2. The method according to claim 1, characterized in that, The multimodal biomimetic sensing array in S1 specifically includes: Bionic olfactory unit: A cross-sensitive array composed of functionalized quantum dot gas sensors targeting characteristic flavor substances such as alcohols, aldehydes, and esters, outputting a fingerprint spectrum; Bionic taste unit: Based on a solid contact ion-selective electrode array, it measures the spatial distribution of concentrations of sweet, sour, umami, bitter and other taste substances in liquid materials in real time; Microstructure vision unit: integrates a high-speed microscope camera and a Raman spectroscopy probe to capture images of emulsion stability, particle size distribution and crystallization state online.

3. The method according to claim 1, characterized in that, The digital twin model of the "mass potential energy field" constructed in S2 is as follows: Define the quality status of each process as a vector point in a multi-dimensional space; Based on historical high-quality batch data, a potential energy function is learned that maps the final product quality standard to a "low potential energy valley" in the potential energy field. The state point in real-time production has a specific potential energy value in this potential energy field. The goal of quality transfer optimization is to control the process parameters so that the state point moves along the gradient direction where the potential energy decreases the fastest.

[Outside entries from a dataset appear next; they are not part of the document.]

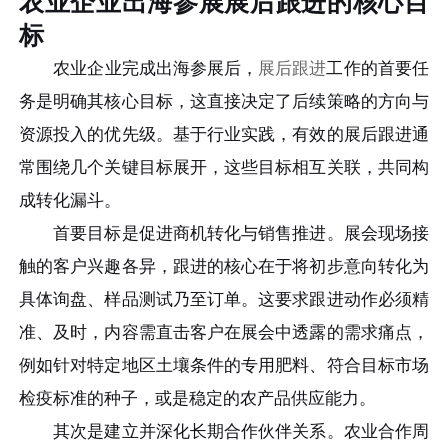
农业企业出海参展展后跟进的核心目
标
农业企业完成出海参展后，
展后跟进
工作的首要任
务是明确其核心目标，这直接决定了后续策略的方向与
资源投入的优先级。基于行业实践，有效的展后跟进通
常围绕几个关键目标展开，这些目标相互关联，共同构
成转化漏斗。
首要目标是促进商机转化与销售推进。展会现场接
触的客户兴趣各异，跟进的核心在于将初步意向转化为
具体询盘、样品测试乃至订单。这要求跟进动作必须精
准、及时，内容需直击客户在展会中透露的需求痛点，
例如针对特定地区土壤条件的专用肥料、符合目标市场
检疫标准的种子，或是稳定的农产品供应能力。
其次是建立并深化长期合作伙伴关系。农业合作周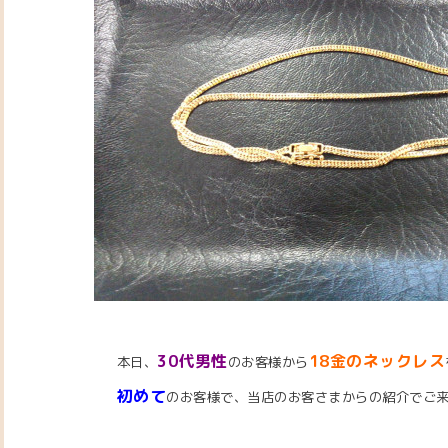
30代男性
18金のネックレス
本日、
のお客様から
初めて
のお客様で、当店のお客さまからの紹介でご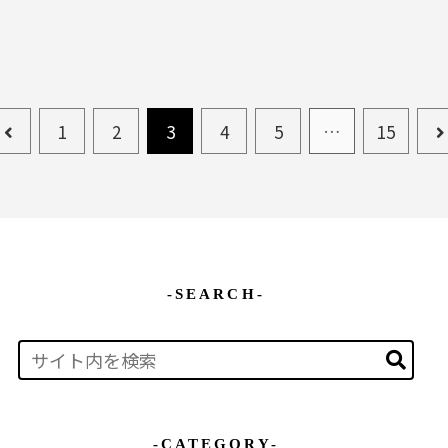
1
2
3
4
5
…
15
-SEARCH-
-CATEGORY-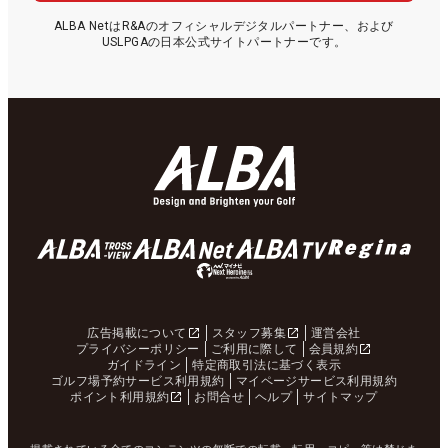
ALBA NetはR&Aのオフィシャルデジタルパートナー、および
USLPGAの日本公式サイトパートナーです。
広告掲載について
スタッフ募集
運営会社
プライバシーポリシー
ご利用に際して
会員規約
ガイドライン
特定商取引法に基づく表示
ゴルフ場予約サービス利用規約
マイページサービス利用規約
ポイント利用規約
お問合せ
ヘルプ
サイトマップ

4. The method according to claim 1, characterized in that, The evolutionary reinforcement learning algorithm in S3 has the following operating mechanism: Population initialization: Initialize a set of virtual agents with different control policy parameters in the digital twin; Parallel trial and error: All virtual agents perform parallel simulations of the same production batch in the potential energy field model, and each agent outputs a set of control action sequences. Fitness evaluation: Evaluate the quality of the strategy based on the final potential energy value reached by the virtual agent at the guided state point; Evolutionary operation: Cross-pollinate and mutate the strategies of highly fit agents to generate a new generation of agent populations and iteratively optimize them; Policy delivery: Mapping and distributing the control policies of the best virtual agents to the physical production line for execution.

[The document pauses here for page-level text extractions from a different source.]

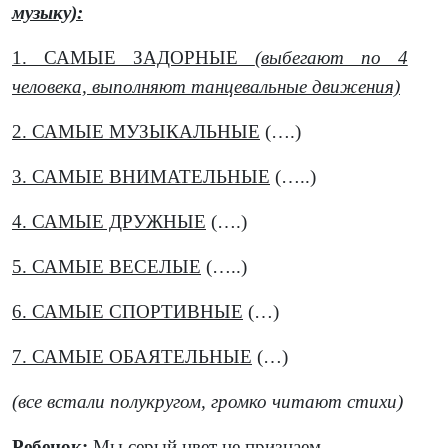
музыку):
1. САМЫЕ ЗАДОРНЫЕ
(выбегают по 4
человека, выполняют танцевальные движения)
2. САМЫЕ МУЗЫКАЛЬНЫЕ
(….)
3. САМЫЕ ВНИМАТЕЛЬНЫЕ
(…..)
4. САМЫЕ ДРУЖНЫЕ
(….)
5. САМЫЕ ВЕСЕЛЫЕ
(…..)
6. САМЫЕ СПОРТИВНЫЕ
(…)
7. САМЫЕ ОБАЯТЕЛЬНЫЕ
(…)
(все встали полукругом, громко читают стихи)
Ребенок:
Мы серый цвет не признаем,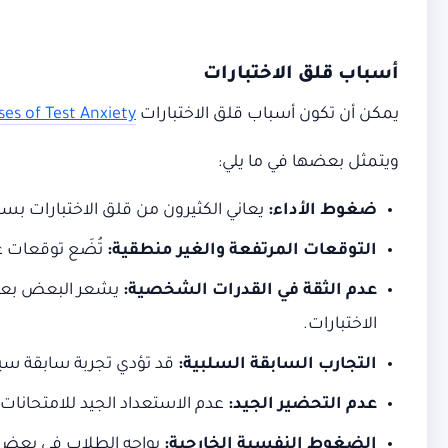
أسباب قلق الاختبارات
يمكن أن تكون أسباب قلق الاختبارات
ses of Test Anxiety
ويتمثل بعضها في ما يلي:
ضغوط الأداء:
يعاني الكثيرون من قلق الاختبارات بس
التوقعات المرتفعة والغير منطقية:
تُضَع توقعات عا
عدم الثقة في القدرات الشخصية:
يشعر البعض بعدم 
الاختبارات.
التجارب السابقة السلبية:
قد تؤدي تجربة سابقة سيئ
عدم التحضير الجيد:
عدم الاستعداد الجيد للامتحانات 
الضغوط النفسية الخارجية:
يواجه الطلاب في بعض ال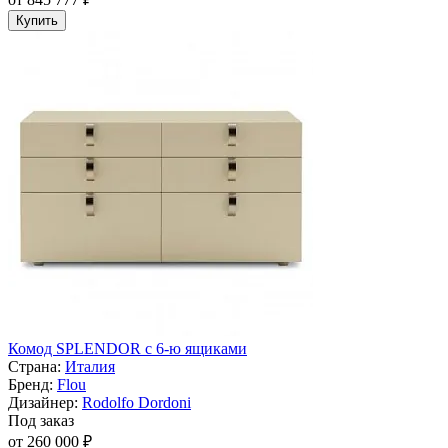
Купить
Комод SPLENDOR с 6-ю ящиками
Страна:
Италия
Бренд:
Flou
Дизайнер:
Rodolfo Dordoni
Под заказ
от 260 000 ₽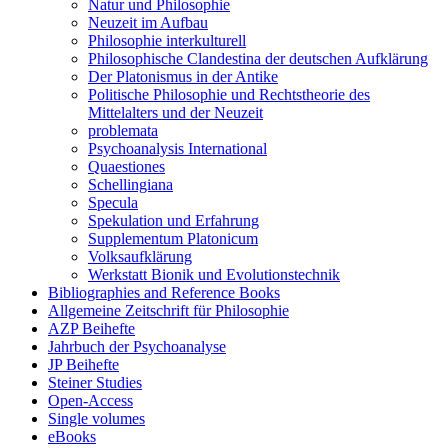
Natur und Philosophie
Neuzeit im Aufbau
Philosophie interkulturell
Philosophische Clandestina der deutschen Aufklärung
Der Platonismus in der Antike
Politische Philosophie und Rechtstheorie des
Mittelalters und der Neuzeit
problemata
Psychoanalysis International
Quaestiones
Schellingiana
Specula
Spekulation und Erfahrung
Supplementum Platonicum
Volksaufklärung
Werkstatt Bionik und Evolutionstechnik
Bibliographies and Reference Books
Allgemeine Zeitschrift für Philosophie
AZP Beihefte
Jahrbuch der Psychoanalyse
JP Beihefte
Steiner Studies
Open-Access
Single volumes
eBooks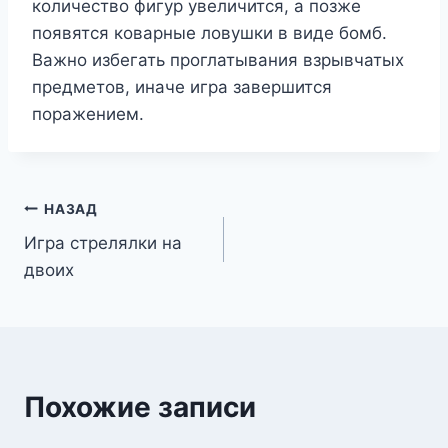
количество фигур увеличится, а позже
появятся коварные ловушки в виде бомб.
Важно избегать проглатывания взрывчатых
предметов, иначе игра завершится
поражением.
Навигация
НАЗАД
Игра стрелялки на
по
двоих
записям
Похожие записи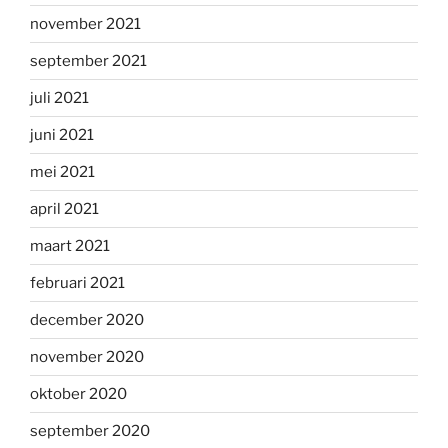
november 2021
september 2021
juli 2021
juni 2021
mei 2021
april 2021
maart 2021
februari 2021
december 2020
november 2020
oktober 2020
september 2020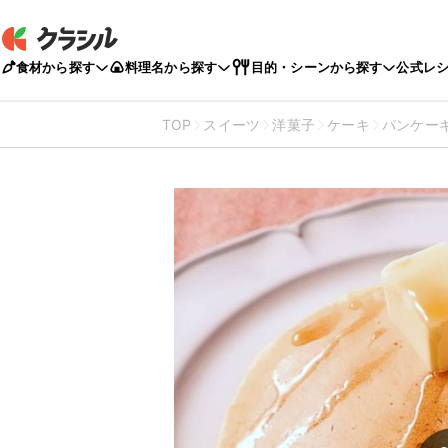
食材から探す
料理名から探す
目的・シーンから探す
公式レ
TOP
スイーツ
洋菓子
ケーキ
パンケー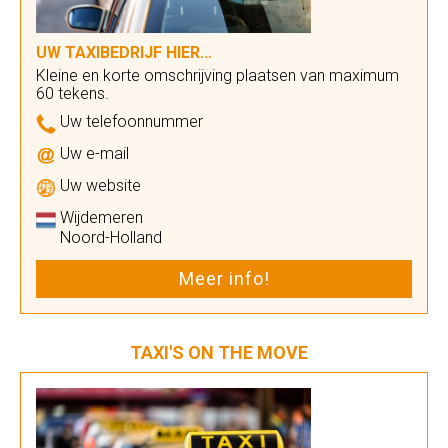
UW TAXIBEDRIJF HIER...
Kleine en korte omschrijving plaatsen van maximum
60 tekens.
Uw telefoonnummer
Uw e-mail
Uw website
Wijdemeren
Noord-Holland
Meer info!
TAXI'S ON THE MOVE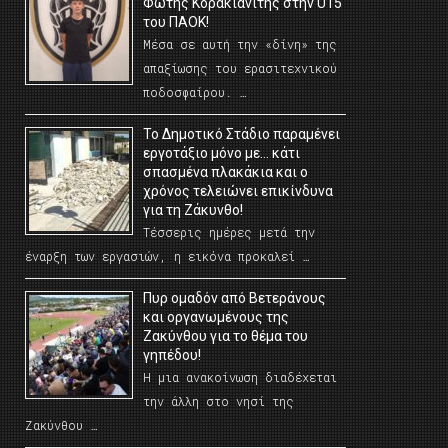
Φώτης Κορακιανίτης στην U15
του ΠΑΟΚ!
Μέσα σε αυτή την «δίνη» της
απαξίωσης του ερασιτεχνικού
ποδοσφαίρου. …
Το Δημοτικό Στάδιο παραμένει
εργοτάξιο μόνο με… κάτι
σπασμένα πλακάκια και ο
χρόνος τελειώνει επικίνδυνα
για τη Ζάκυνθο!
Τέσσερις ημέρες μετά την
έναρξη των εργασιών, η εικόνα προκαλεί …
Πυρ ομαδόν από Βετεράνους
και οργανωμένους της
Ζακύνθου για το θέμα του
γηπέδου!
Η μια ανακοίνωση διαδέχεται
την άλλη στο νησί της
Ζακύνθου …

5. The method according to claim 1, characterized in that, The specific steps for constructing verifiable credentials in step S4 are as follows: S41: Assign globally unique decentralized identifiers to production lines, equipment, batches, and critical data packets; S42: Encapsulate the characteristic hash of the sensor data, the digest of the control command, the timestamp, and other information according to the verifiable credential data model, and sign it with the producer's private key; S43: Publish the signed credential to a verifiable data registry and anchor its notarized fingerprint to the blockchain; S44: Downstream businesses or consumers can trust the authenticity of data by verifying the signature and storage status of the credentials without accessing the original database.

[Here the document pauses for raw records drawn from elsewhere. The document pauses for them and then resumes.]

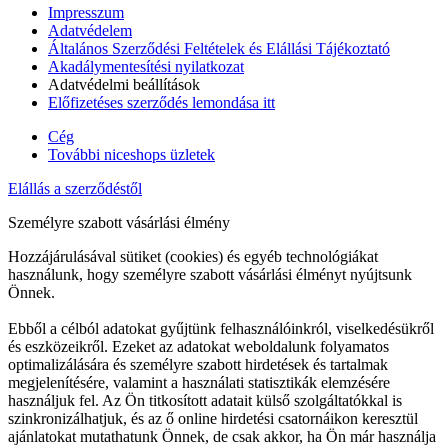
Impresszum
Adatvédelem
Általános Szerződési Feltételek és Elállási Tájékoztató
Akadálymentesítési nyilatkozat
Adatvédelmi beállítások
Előfizetéses szerződés lemondása itt
Cég
További niceshops üzletek
Elállás a szerződéstől
Személyre szabott vásárlási élmény
Hozzájárulásával sütiket (cookies) és egyéb technológiákat
használunk, hogy személyre szabott vásárlási élményt nyújtsunk
Önnek.
Ebből a célból adatokat gyűjtünk felhasználóinkról, viselkedésükről
és eszközeikről. Ezeket az adatokat weboldalunk folyamatos
optimalizálására és személyre szabott hirdetések és tartalmak
megjelenítésére, valamint a használati statisztikák elemzésére
használjuk fel. Az Ön titkosított adatait külső szolgáltatókkal is
szinkronizálhatjuk, és az ő online hirdetési csatornáikon keresztül
ajánlatokat mutathatunk Önnek, de csak akkor, ha Ön már használja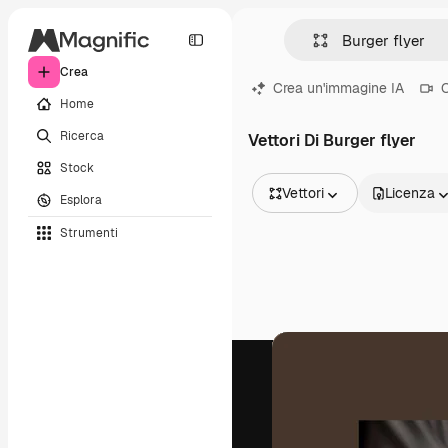
Crea
Crea un'immagine IA
C
Home
Ricerca
Vettori Di Burger flyer
Stock
Vettori
Licenza
Esplora
Tutte le immagini
Strumenti
Vettori
Illustrazioni
Foto
PSD
Modelli
Mockup
Video
Clip video
Motion graphic
Modelli di video
Icone
Modelli 3D
Font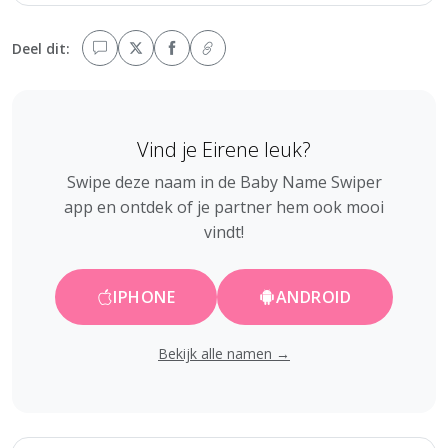
Deel dit:
Vind je Eirene leuk?
Swipe deze naam in de Baby Name Swiper
app en ontdek of je partner hem ook mooi
vindt!
IPHONE
ANDROID
Bekijk alle namen →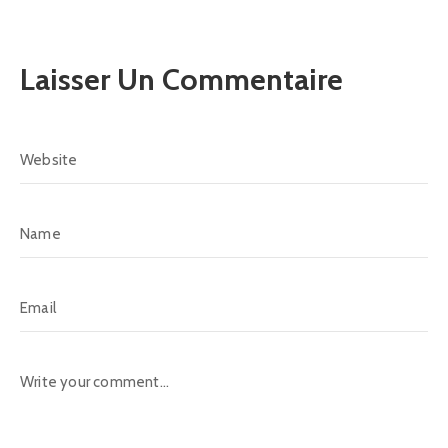
Laisser Un Commentaire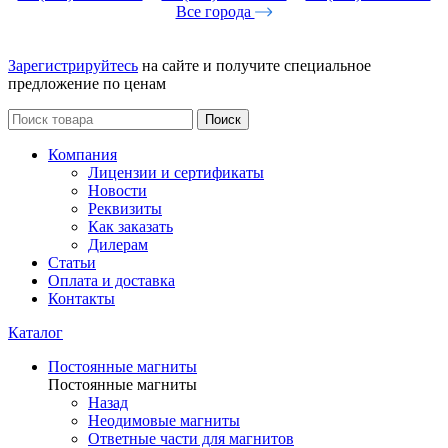
Все города
Зарегистрируйтесь
на сайте и получите специальное
предложение по ценам
Поиск
Компания
Лицензии и сертификаты
Новости
Реквизиты
Как заказать
Дилерам
Статьи
Оплата и доставка
Контакты
Каталог
Постоянные магниты
Постоянные магниты
Назад
Неодимовые магниты
Ответные части для магнитов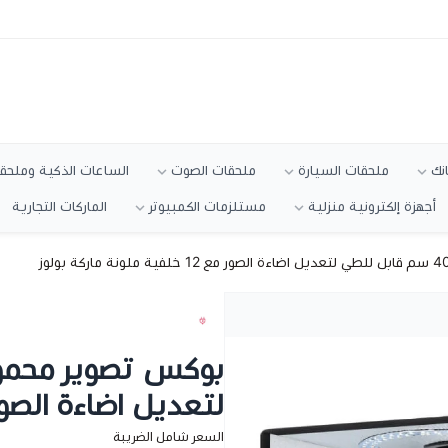
انك
ملحقات السيارة
ملحقات الصوت
الساعات الذكية وملحقا
أجهزة إلكترونية منزلية
مستلزمات الكمبيوتر
الماركات التجارية
لتعديل اضاءة الصور مع 12 خلفية ملونة م
السعر شامل الضريبة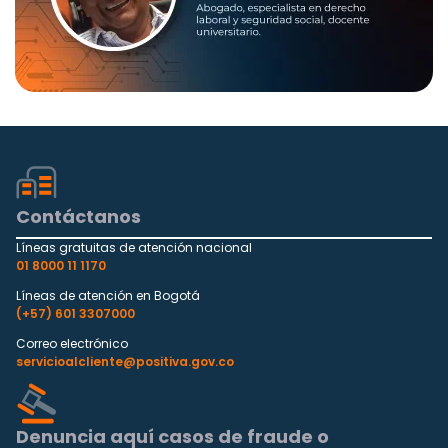
Contáctanos
Líneas gratuitas de atención nacional
01 8000 11 1170
Líneas de atención en Bogotá
(+57) 601 3307000
Correo electrónico
servicioalcliente@positiva.gov.co
Denuncia aquí casos de fraude o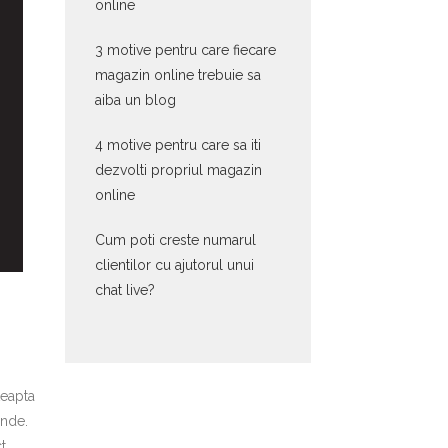
online
3 motive pentru care fiecare
magazin online trebuie sa
aiba un blog
4 motive pentru care sa iti
dezvolti propriul magazin
online
Cum poti creste numarul
clientilor cu ajutorul unui
chat live?
teapta
unde.
t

6. An apparatus for implementing the method according to any one of claims 1-5, characterized in that, include: A multimodal biomimetic sensor array module, configured according to claim 2; Edge computing and field computing modules are used for real-time calculation of mass potential energy fields and operation of lightweight digital twins; A cloud-based evolutionary learning and parallel control platform for running large-scale virtual population evolutionary computations; The decentralized identifier and verifiable credential management module is used to generate, sign, and manage quality credentials that are linked on-chain and off-chain.

7. A computer-readable storage medium having a computer program stored thereon, characterized in that, When the program is executed by the processor, it implements the method as described in any one of claims 1-5.